How do you count the number of trainable parameters in a convolutional layer?
Each filter has k*k*C_in weights plus one bias, and a layer with C_out filters therefore has (k*k*C_in + 1)*C_out parameters. This count is independent of the input's spatial dimensions H and W, which is what makes CNNs so parameter-efficient.
How to think about it
Interviewers give a concrete layer spec and ask you to compute on the spot. Know the formula cold and practise a few examples.
The formula
A conv layer is defined by kernel size k, input channels C_in, and output channels C_out:
params = (k * k * C_in + 1) * C_out
The +1 is the per-filter bias. If bias=False (common when followed by BatchNorm), drop it:
params = k * k * C_in * C_out
Spatial dimensions H and W do not appear — the same kernel tiles across the whole map.
Worked examples
Example 1 — typical first conv layer
Input 224 x 224 x 3, kernel 7 x 7, 64 filters, bias=True:
(7 * 7 * 3 + 1) * 64 = (147 + 1) * 64 = 9,472
Example 2 — deeper layer
Input 28 x 28 x 128, kernel 3 x 3, 256 filters, bias=False:
3 * 3 * 128 * 256 = 294,912
Example 3 — 1×1 convolution
Input 14 x 14 x 512, kernel 1 x 1, 128 filters, bias=False:
1 * 1 * 512 * 128 = 65,536
Contrast with a dense layer
A fully-connected layer mapping 512 units to 256 units needs 512 * 256 + 256 = 131,328 parameters, and the count scales with both input and output size.

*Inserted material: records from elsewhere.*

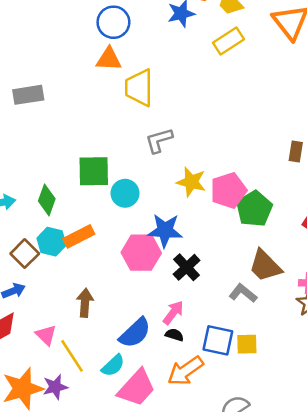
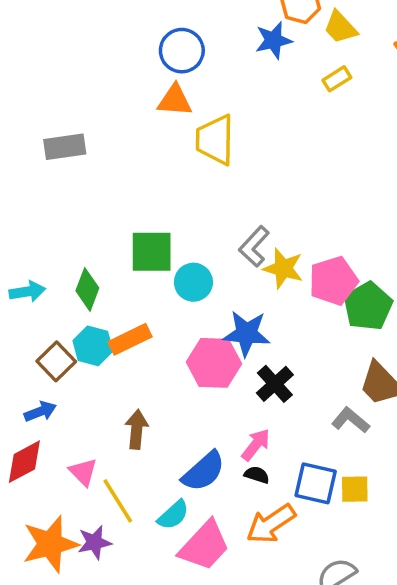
yellow rectangle: (228, 41) -> (337, 79), size x0.7
gray L-shape: (159, 140) -> (254, 246), moved, turned -32

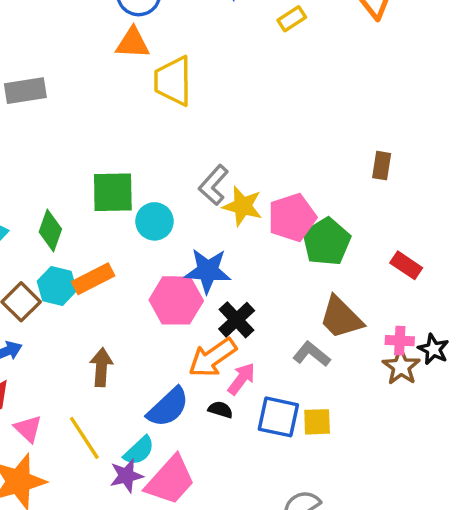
pink arrow: (256, 445) -> (241, 379), moved
pink triangle: (83, 472) -> (28, 429), moved
orange arrow: (271, 524) -> (212, 358), moved
purple star: (94, 542) -> (126, 476), moved

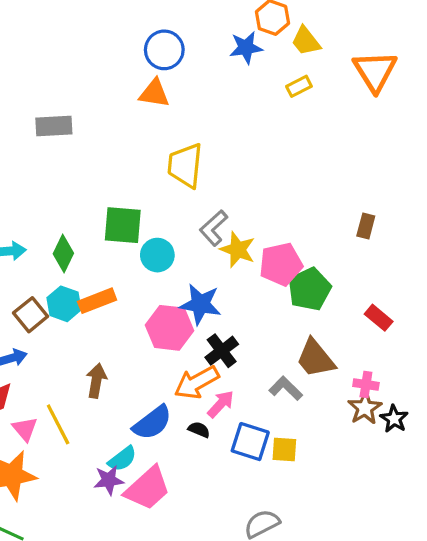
yellow trapezoid: (173, 81) -> (185, 165), moved
black star: (433, 349) -> (394, 419), moved
yellow line: (84, 438) -> (58, 424), moved

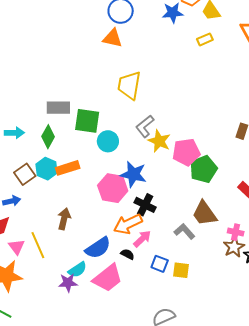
gray rectangle: (54, 126) -> (58, 108), moved
black cross: (222, 351) -> (145, 205), turned -30
blue square: (250, 442) -> (160, 264), size x0.7
pink trapezoid: (148, 488) -> (108, 278), moved

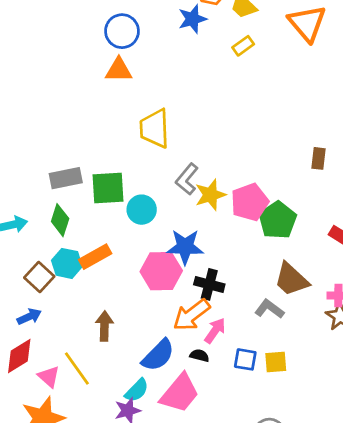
yellow star: (159, 141) -> (210, 195), turned -30

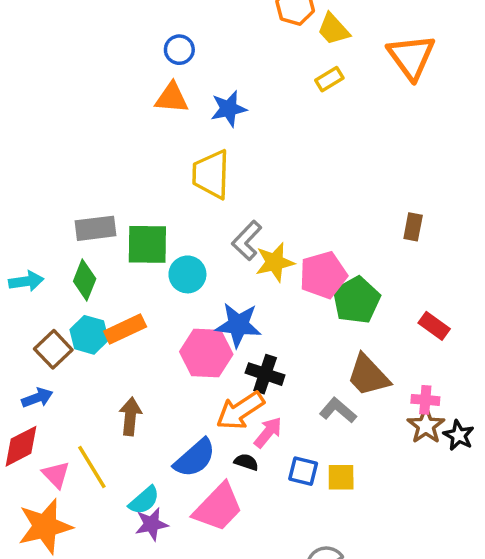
blue star: (192, 19) -> (229, 109), moved
blue circle: (122, 31) -> (179, 50), size x0.7
cyan semicircle: (137, 390) -> (144, 500), moved

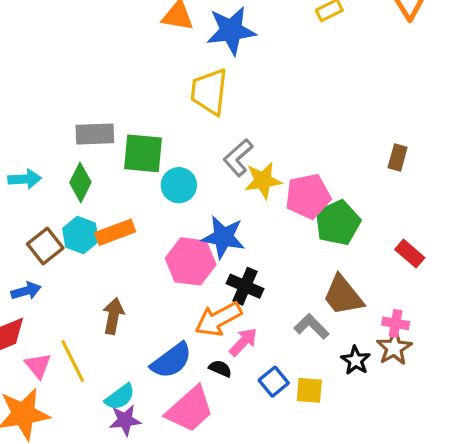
blue star: (229, 109) -> (231, 31), size x1.4
black star: (459, 435) -> (356, 360), moved
blue square: (303, 471) -> (274, 382), turned 32

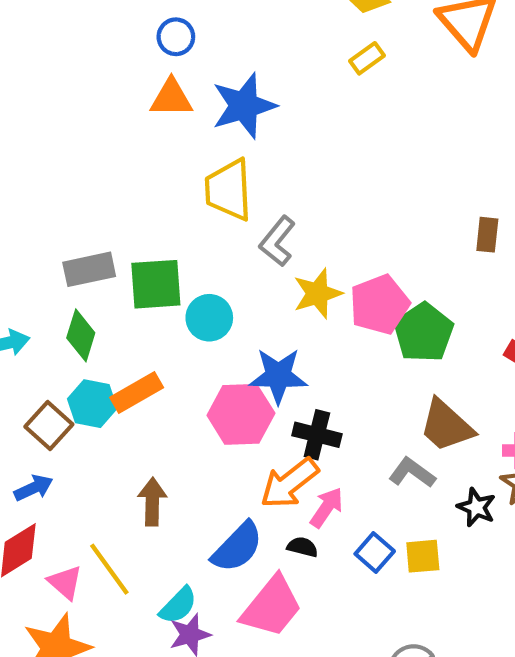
gray L-shape: (238, 158) -> (277, 241), moved

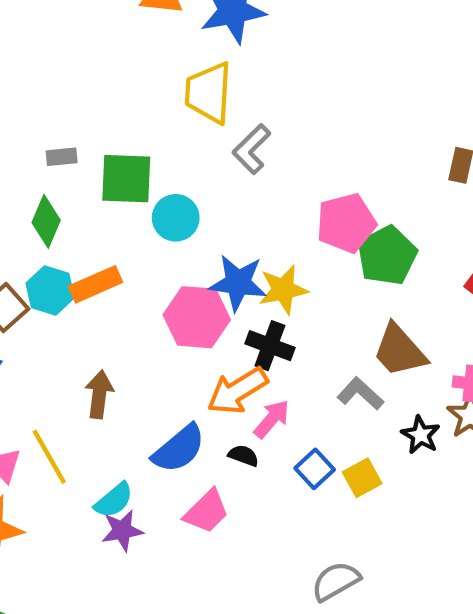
gray rectangle: (89, 269) -> (62, 157), size x0.6
yellow star: (318, 294) -> (283, 290), moved
yellow square: (423, 556) -> (362, 478), turned -30
pink trapezoid: (272, 607) -> (207, 511), size x0.7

A conv layer’s count scales only with kernel area and channel counts — not spatial resolution.
BatchNorm parameters
If a BatchNorm layer follows the conv, it adds 2 * C_out learnable parameters (scale γ and shift β, one pair per channel) plus two non-learned running statistics (mean and variance) that are not updated by backprop.